Action item: Please return every line of the records that contains the word "chopsticks".

(Records supplied Opens)

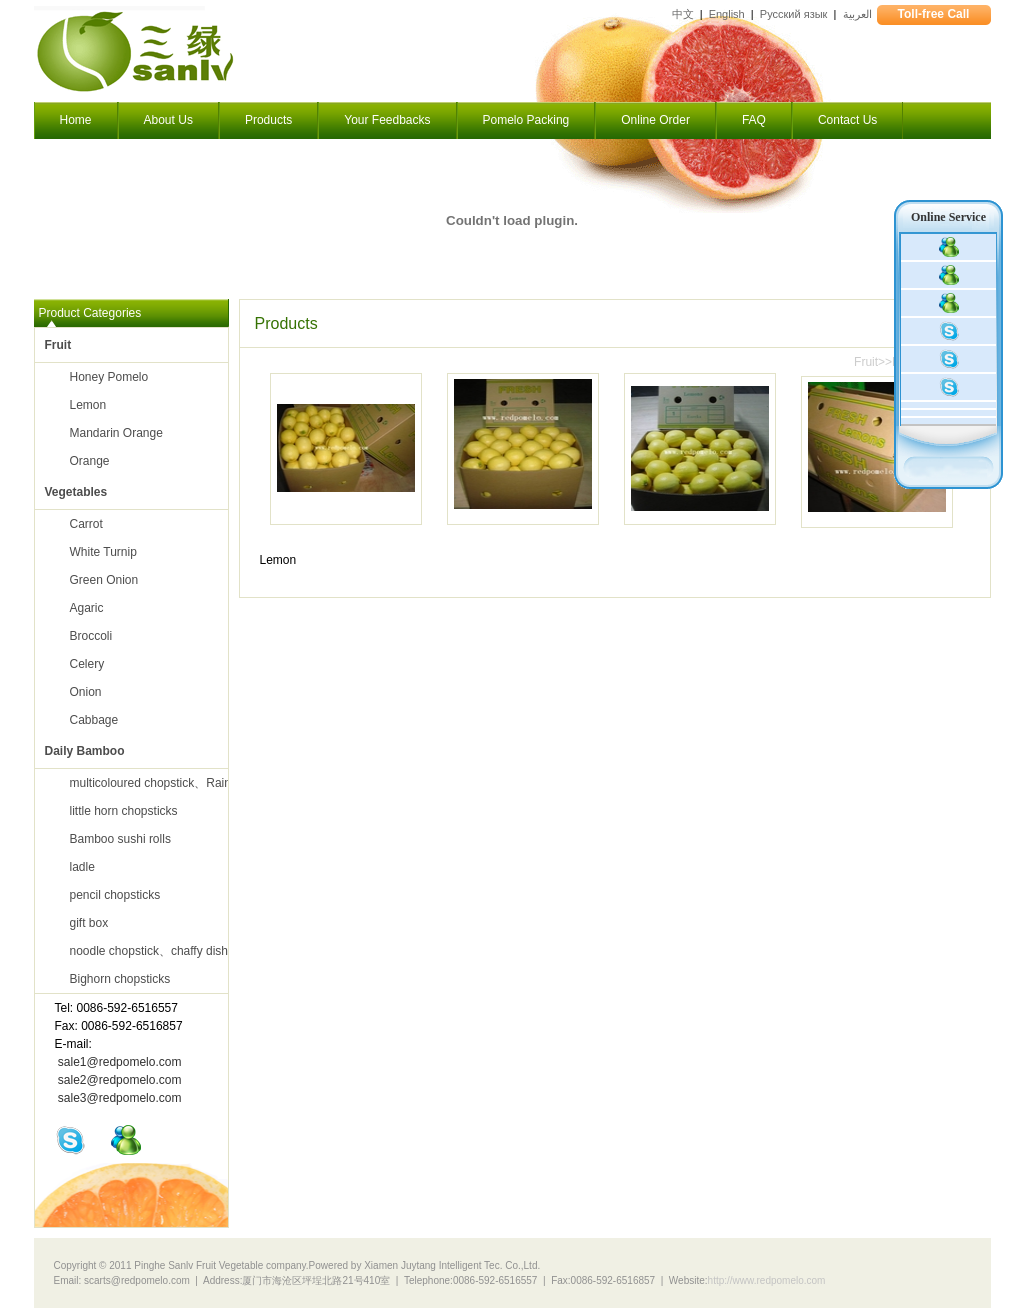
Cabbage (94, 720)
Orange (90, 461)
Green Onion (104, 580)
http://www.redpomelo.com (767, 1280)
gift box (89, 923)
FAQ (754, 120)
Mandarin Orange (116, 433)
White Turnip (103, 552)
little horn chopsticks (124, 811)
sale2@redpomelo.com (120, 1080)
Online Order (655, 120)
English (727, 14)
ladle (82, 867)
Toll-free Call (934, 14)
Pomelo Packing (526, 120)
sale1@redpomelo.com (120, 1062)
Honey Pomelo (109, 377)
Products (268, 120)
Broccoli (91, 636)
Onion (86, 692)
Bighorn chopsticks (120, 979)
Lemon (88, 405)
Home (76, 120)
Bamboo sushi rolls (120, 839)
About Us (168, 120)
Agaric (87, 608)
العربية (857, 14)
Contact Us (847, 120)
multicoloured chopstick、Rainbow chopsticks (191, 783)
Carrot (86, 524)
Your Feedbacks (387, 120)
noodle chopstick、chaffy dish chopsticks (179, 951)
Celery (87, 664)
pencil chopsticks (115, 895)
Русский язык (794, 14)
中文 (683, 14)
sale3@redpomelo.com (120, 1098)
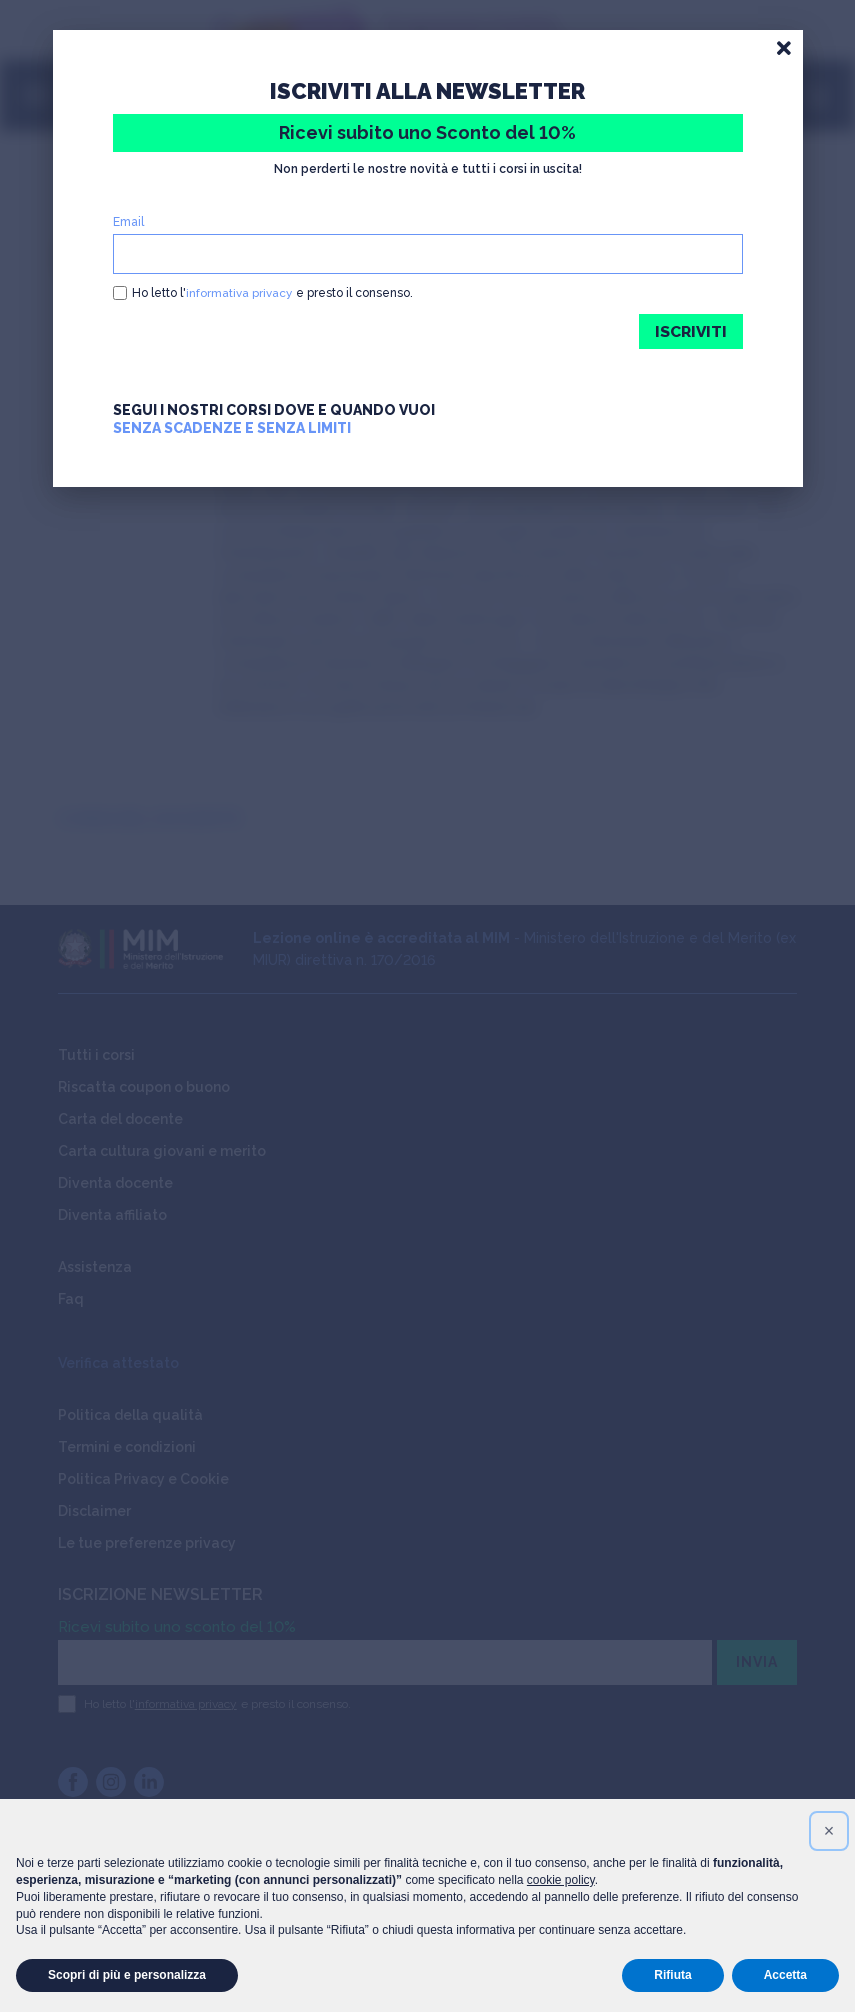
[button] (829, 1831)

(Records supplied Closes)
(Records supplied Opens)

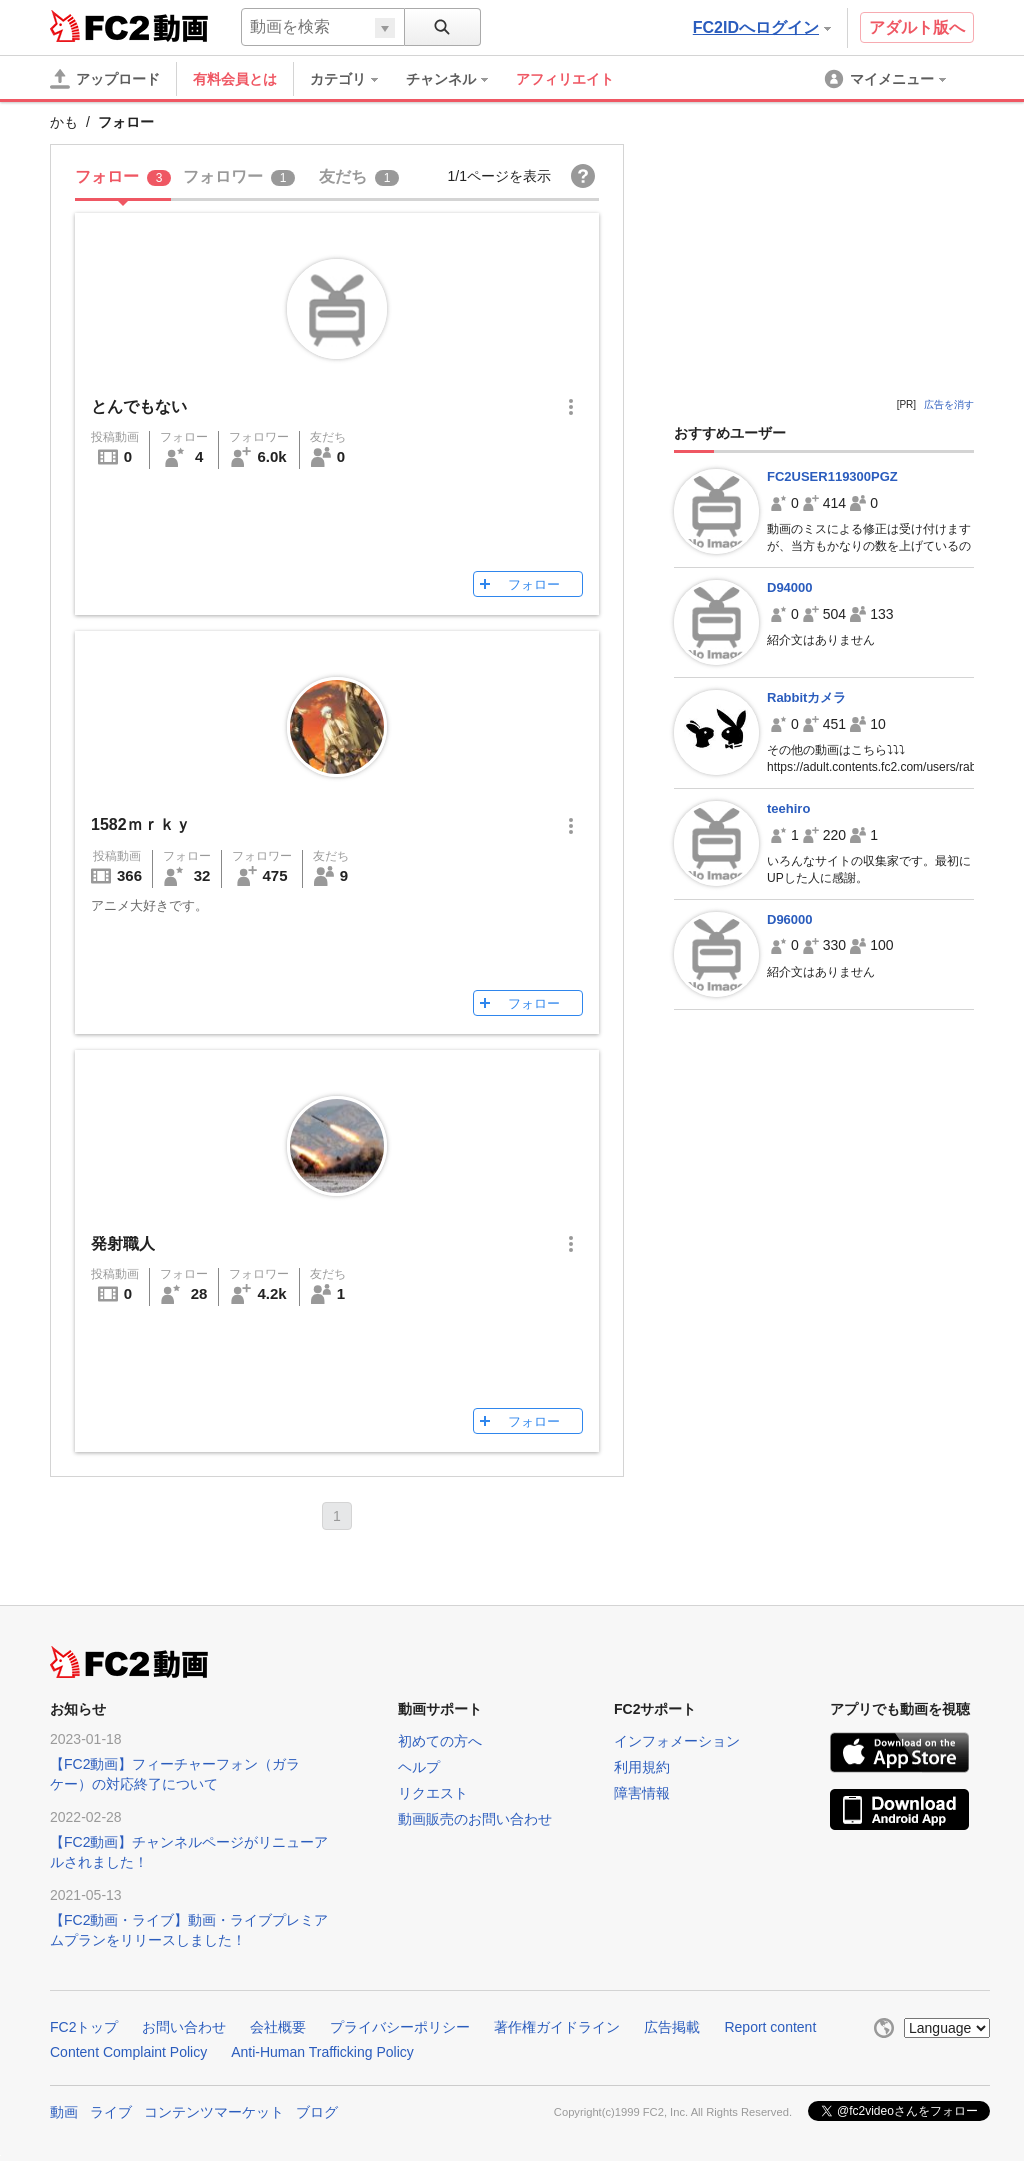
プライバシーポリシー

(Records supplied Closes)

Result of this task:
little horn chopsticks (124, 811)
Bighorn chopsticks (120, 979)
multicoloured chopstick、Rainbow chopsticks (191, 783)
noodle chopstick、chaffy dish chopsticks (179, 951)
pencil chopsticks (115, 895)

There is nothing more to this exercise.